(DATA PROVIDED Opens)
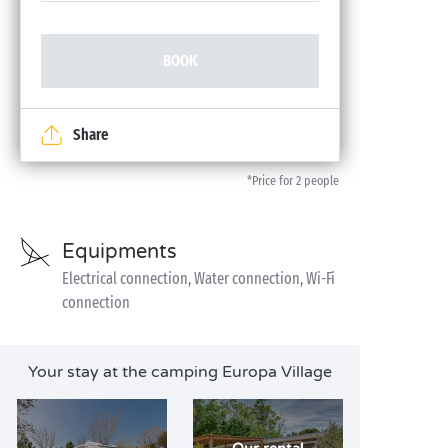
BOOK
Share
*Price for 2 people
Equipments
Electrical connection, Water connection, Wi-Fi
connection
Your stay at the camping Europa Village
(DATA PROVIDED Closes)
**WORK REQUIRED**: Please repeat the entries exactly. Do not include the pictures.

**OUTPUT**:
BOOK
Share
*Price for 2 people
Equipments
Electrical connection, Water connection, Wi-Fi
connection
Your stay at the camping Europa Village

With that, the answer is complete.